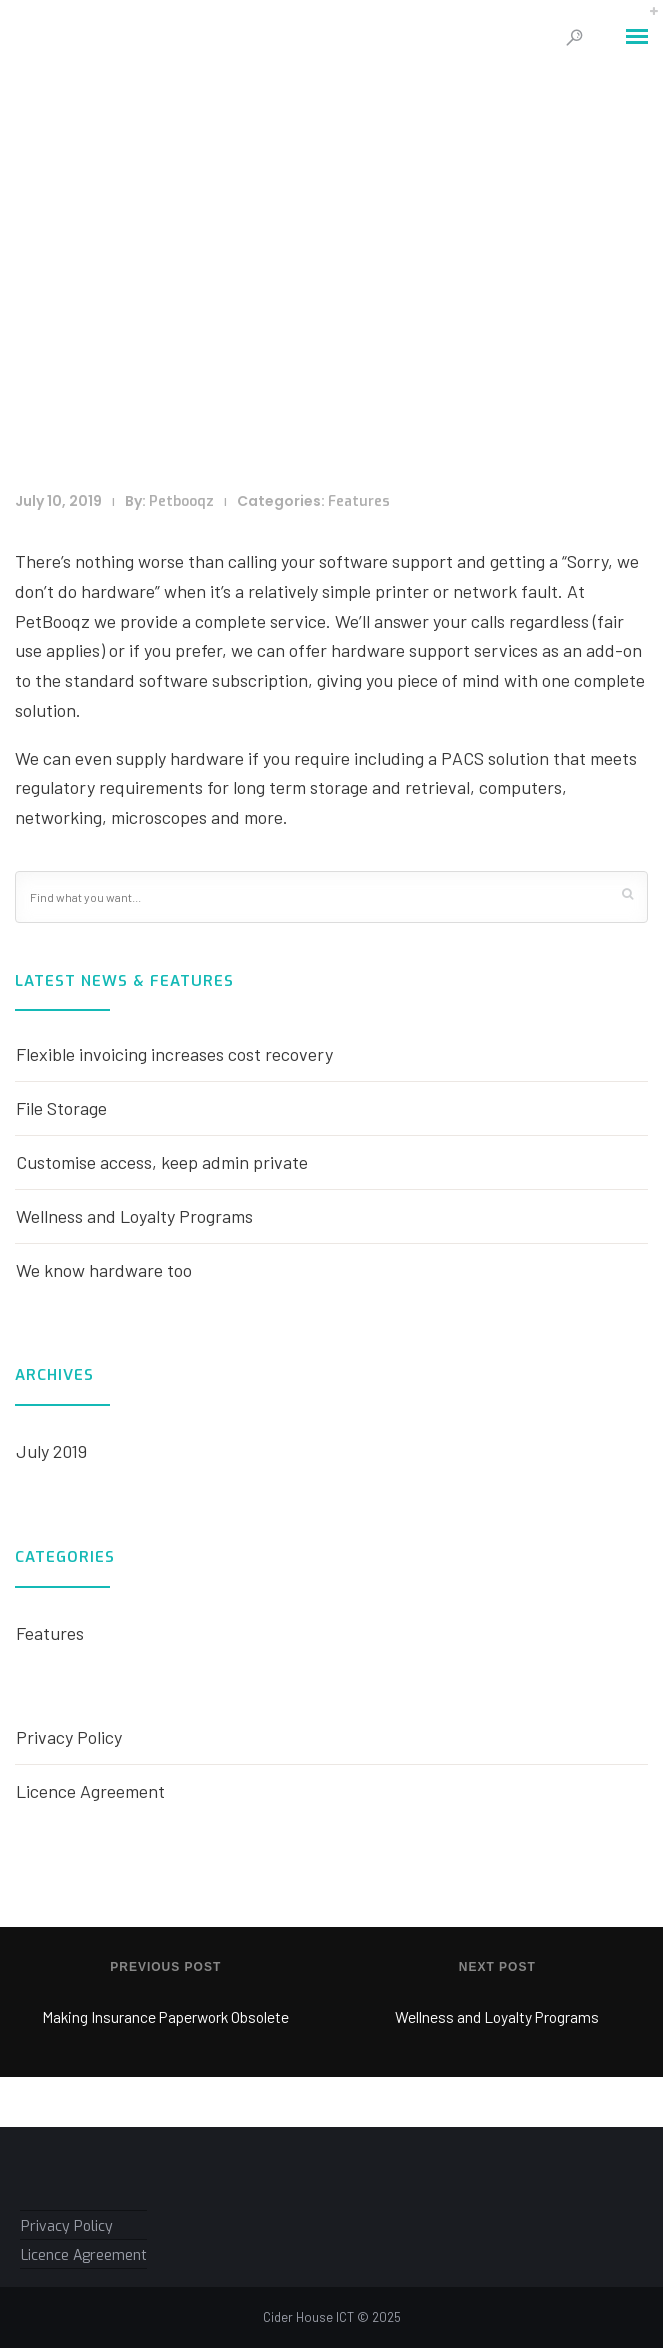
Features (359, 501)
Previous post (165, 1967)
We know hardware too (104, 1270)
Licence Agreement (90, 1791)
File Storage (61, 1108)
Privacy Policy (69, 1737)
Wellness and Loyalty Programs (134, 1216)
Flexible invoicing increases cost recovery (174, 1054)
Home (254, 354)
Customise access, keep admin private (162, 1162)
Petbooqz (181, 501)
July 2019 (51, 1451)
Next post (497, 1967)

**YOUR ASSIGNMENT**
Each line from the one containing "Licence Agreement (90, 1791)" to the last line of the material above should be reproduced word for word, with nothing added.

**YOUR SOLUTION**
Licence Agreement (90, 1791)
File Storage (61, 1108)
Privacy Policy (69, 1737)
Wellness and Loyalty Programs (134, 1216)
Flexible invoicing increases cost recovery (174, 1054)
Home (254, 354)
Customise access, keep admin private (162, 1162)
Petbooqz (181, 501)
July 2019 (51, 1451)
Next post (497, 1967)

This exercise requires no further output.